Stored data entries:

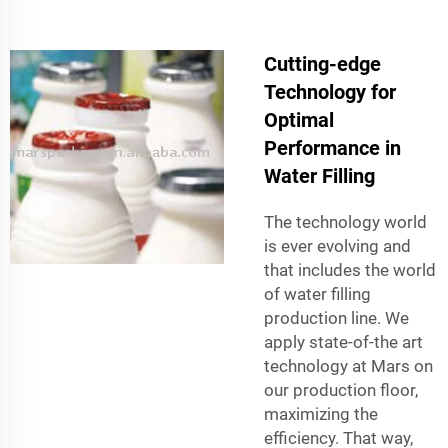
Cutting-edge
Technology for
Optimal
Performance in
Water Filling
The technology world
is ever evolving and
that includes the world
of water filling
production line. We
apply state-of-the art
technology at Mars on
our production floor,
maximizing the
efficiency. That way,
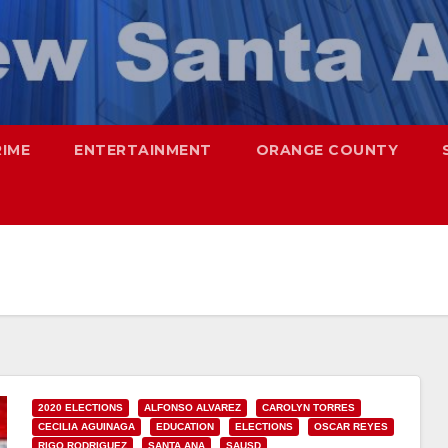
RIME
ENTERTAINMENT
ORANGE COUNTY
2020 ELECTIONS
ALFONSO ALVAREZ
CAROLYN TORRES
CECILIA AGUINAGA
EDUCATION
ELECTIONS
OSCAR REYES
RIGO RODRIGUEZ
SANTA ANA
SAUSD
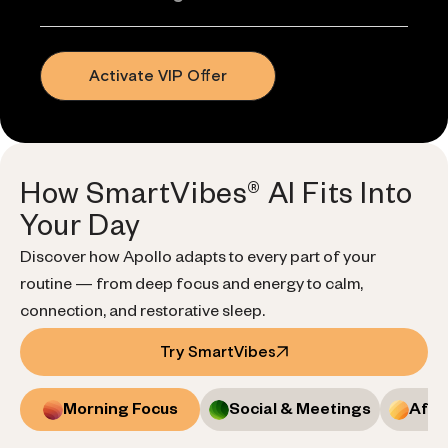
Activate VIP Offer
How SmartVibes® AI Fits Into
Your Day
Discover how Apollo adapts to every part of your
routine — from deep focus and energy to calm,
connection, and restorative sleep.
Try SmartVibes
Morning Focus
Social & Meetings
Afte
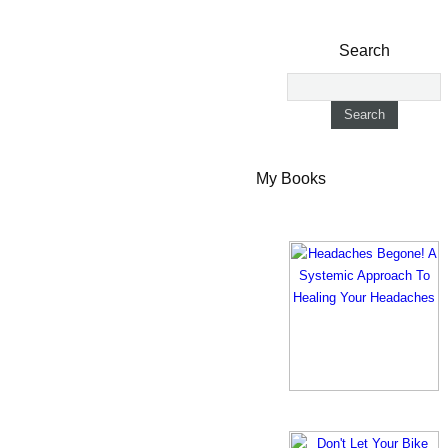
Search
My Books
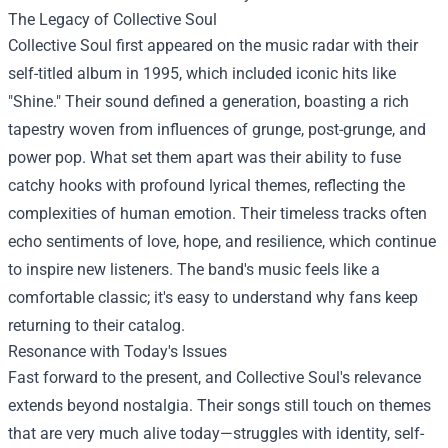
The Legacy of Collective Soul
Collective Soul first appeared on the music radar with their
self-titled album in 1995, which included iconic hits like
"Shine." Their sound defined a generation, boasting a rich
tapestry woven from influences of grunge, post-grunge, and
power pop. What set them apart was their ability to fuse
catchy hooks with profound lyrical themes, reflecting the
complexities of human emotion. Their timeless tracks often
echo sentiments of love, hope, and resilience, which continue
to inspire new listeners. The band's music feels like a
comfortable classic; it's easy to understand why fans keep
returning to their catalog.
Resonance with Today's Issues
Fast forward to the present, and Collective Soul's relevance
extends beyond nostalgia. Their songs still touch on themes
that are very much alive today—struggles with identity, self-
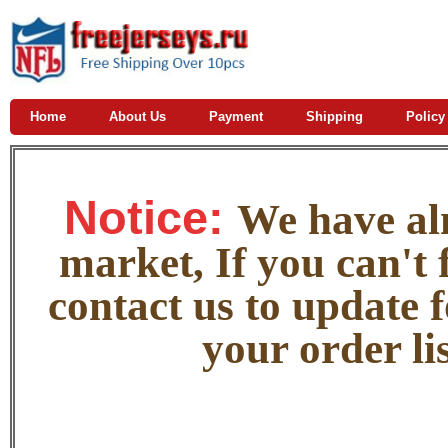
Home
About Us
Payment
Shipping
Policy
Notice:
W
e
have alm
market, If you can't f
contact us to update 
your order lis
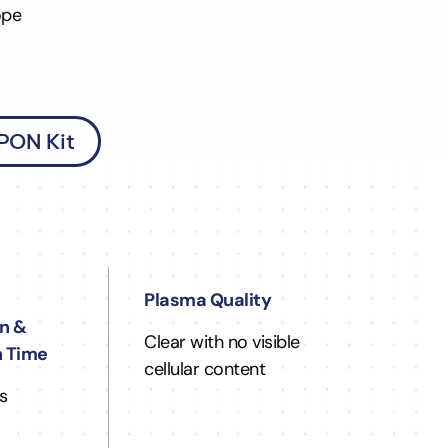
ope
 PON Kit
Plasma Quality
n &
Clear with no visible
n Time
cellular content
s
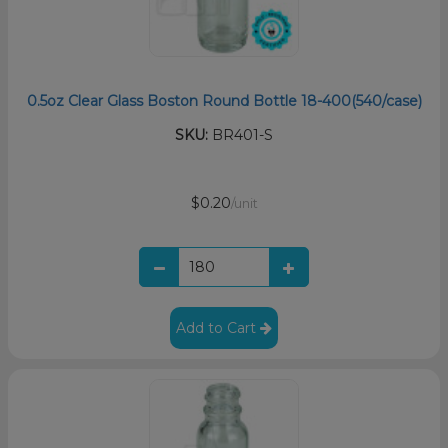
0.5oz Clear Glass Boston Round Bottle 18-400(540/case)
SKU:
BR401-S
$0.20
/unit
Add to Cart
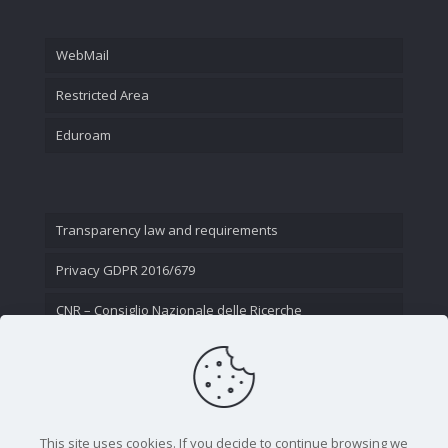
WebMail
Restricted Area
Eduroam
Transparency law and requirements
Privacy GDPR 2016/679
CNR – Consiglio Nazionale delle Ricerche
Contact Us
This site uses cookies. If you decide to continue browsing we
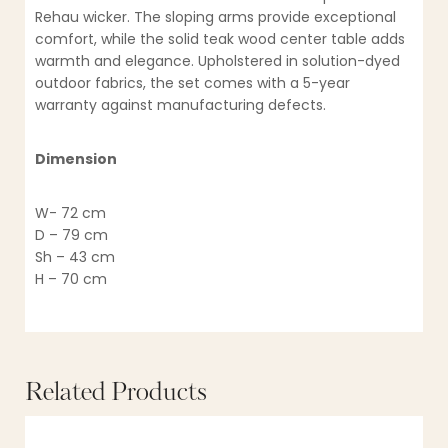
Rehau wicker. The sloping arms provide exceptional
comfort, while the solid teak wood center table adds
warmth and elegance. Upholstered in solution-dyed
outdoor fabrics, the set comes with a 5-year
warranty against manufacturing defects.
Dimension
W- 72 cm
D – 79 cm
Sh – 43 cm
H – 70 cm
Related Products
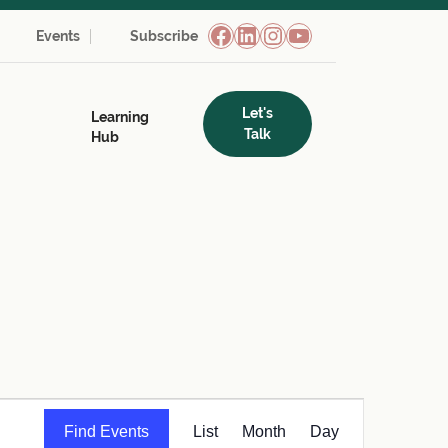
Facebook
LinkedIn
Instagram
YouTube
Events
Subscribe
Let's
Learning
Talk
Hub
Event
Find Events
List
Month
Day
Views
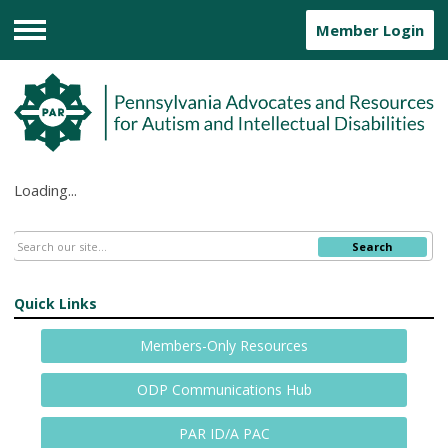
Member Login
Menu
Loading...
Search
Quick Links
Members-Only Resources
ODP Communications Hub
PAR ID/A PAC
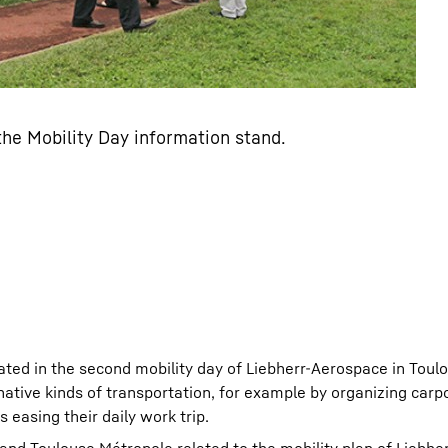
he Mobility Day information stand.
ated in the second mobility day of Liebherr-Aerospace in Toul
ative kinds of transportation, for example by organizing carpo
s easing their daily work trip.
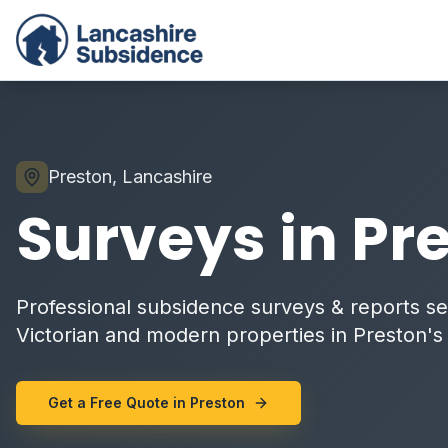
Preston, Lancashire
Surveys in Pr
Professional subsidence surveys & reports ser
Victorian and modern properties in Preston's c
Get a Free Quote in Preston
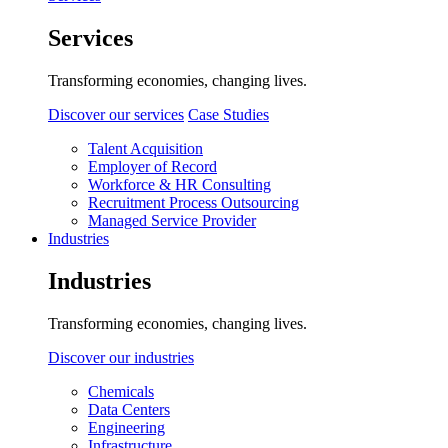
Services
Transforming economies, changing lives.
Discover our services
Case Studies
Talent Acquisition
Employer of Record
Workforce & HR Consulting
Recruitment Process Outsourcing
Managed Service Provider
Industries
Industries
Transforming economies, changing lives.
Discover our industries
Chemicals
Data Centers
Engineering
Infrastructure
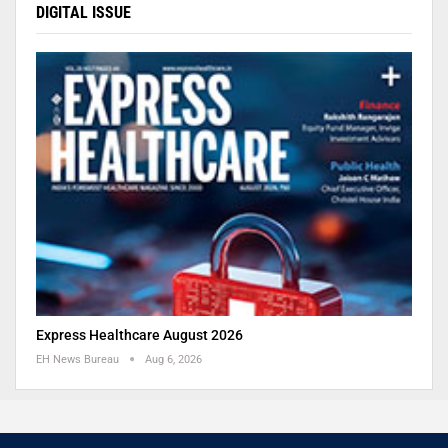
DIGITAL ISSUE
Express Healthcare August 2026
EH News Bureau
Aug 6, 2026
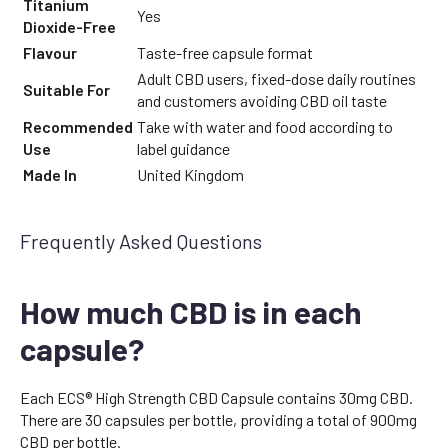
Titanium
Yes
Dioxide-Free
Flavour
Taste-free capsule format
Adult CBD users, fixed-dose daily routines
Suitable For
and customers avoiding CBD oil taste
Recommended
Take with water and food according to
Use
label guidance
Made In
United Kingdom
Frequently Asked Questions
How much CBD is in each
capsule?
Each ECS® High Strength CBD Capsule contains 30mg CBD.
There are 30 capsules per bottle, providing a total of 900mg
CBD per bottle.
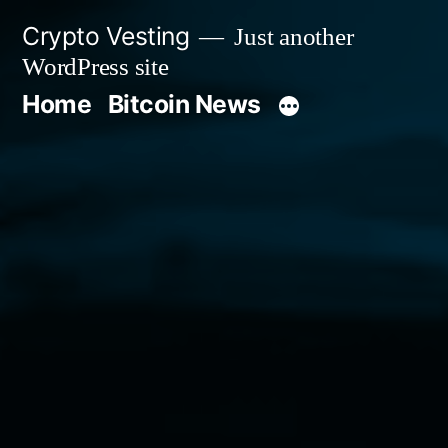
Skip
Crypto Vesting
Just another
to
WordPress site
content
Home
Bitcoin News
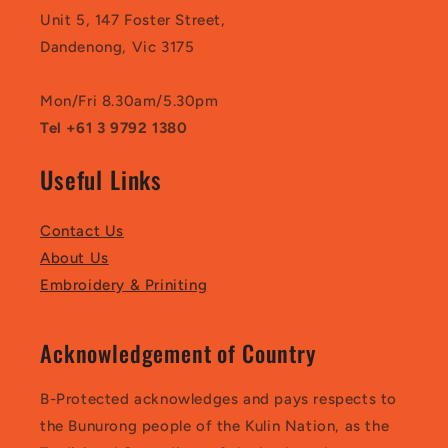
Unit 5, 147 Foster Street,
Dandenong, Vic 3175
Mon/Fri 8.30am/5.30pm
Tel +61 3 9792 1380
Useful Links
Contact Us
About Us
Embroidery & Priniting
Acknowledgement of Country
B-Protected acknowledges and pays respects to
the Bunurong people of the Kulin Nation, as the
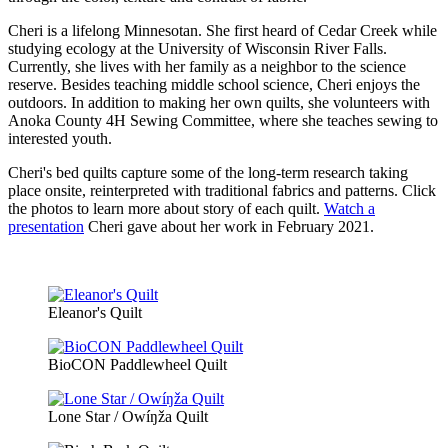
Cheri is a lifelong Minnesotan. She first heard of Cedar Creek while
studying ecology at the University of Wisconsin River Falls.
Currently, she lives with her family as a neighbor to the science
reserve. Besides teaching middle school science, Cheri enjoys the
outdoors. In addition to making her own quilts, she volunteers with
Anoka County 4H Sewing Committee, where she teaches sewing to
interested youth.
Cheri's bed quilts capture some of the long-term research taking
place onsite, reinterpreted with traditional fabrics and patterns. Click
the photos to learn more about story of each quilt.
Watch a
presentation
Cheri gave about her work in February 2021.
Eleanor's Quilt
BioCON Paddlewheel Quilt
Lone Star / Owíŋža Quilt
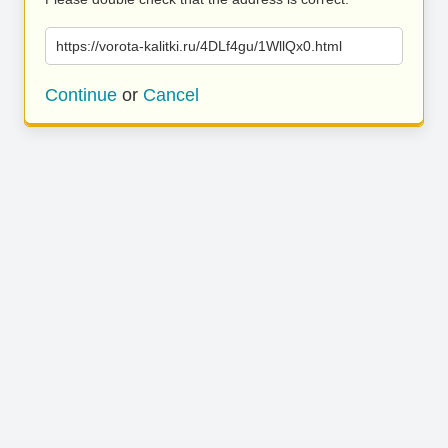
https://vorota-kalitki.ru/4DLf4gu/1WllQx0.html
Continue
or
Cancel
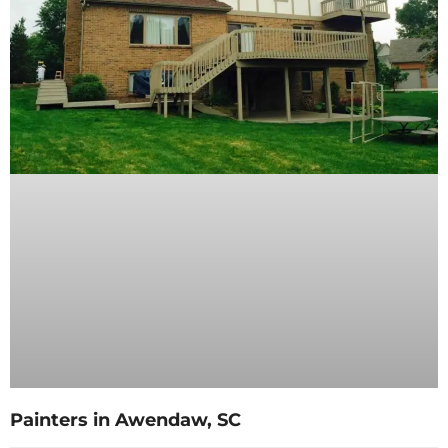
Painters in Awendaw, SC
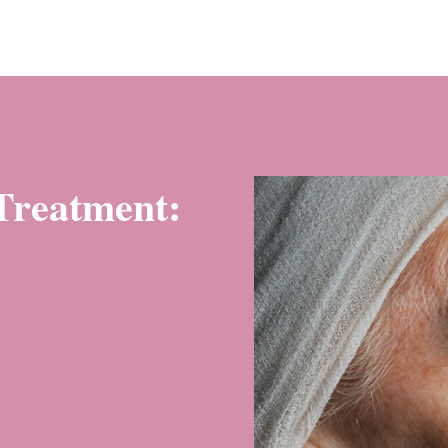
 Treatment:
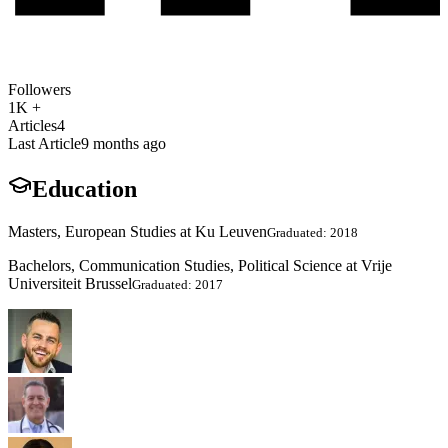
Followers
1K +
Articles
4
Last Article
9 months ago
Education
Masters, European Studies at Ku Leuven
Graduated: 2018
Bachelors, Communication Studies, Political Science at Vrije
Universiteit Brussel
Graduated: 2017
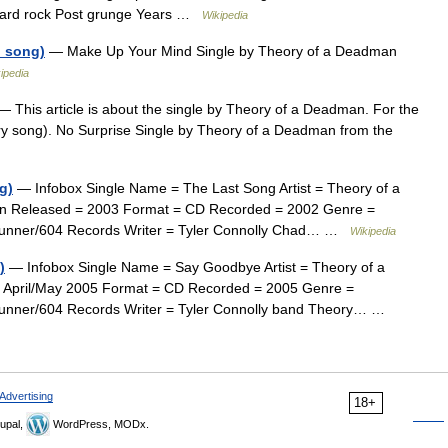
Hard rock Post grunge Years …
Wikipedia
 song)
— Make Up Your Mind Single by Theory of a Deadman
ipedia
 This article is about the single by Theory of a Deadman. For the
ry song). No Surprise Single by Theory of a Deadman from the
g)
— Infobox Single Name = The Last Song Artist = Theory of a
n Released = 2003 Format = CD Recorded = 2002 Genre =
adrunner/604 Records Writer = Tyler Connolly Chad… …
Wikipedia
)
— Infobox Single Name = Say Goodbye Artist = Theory of a
 April/May 2005 Format = CD Recorded = 2005 Genre =
drunner/604 Records Writer = Tyler Connolly band Theory… …
Advertising
18+
upal,
WordPress, MODx.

◆ Problem statement: What is the number of lines in the records that contain "world"? Give that number only.

◆ The answer: 2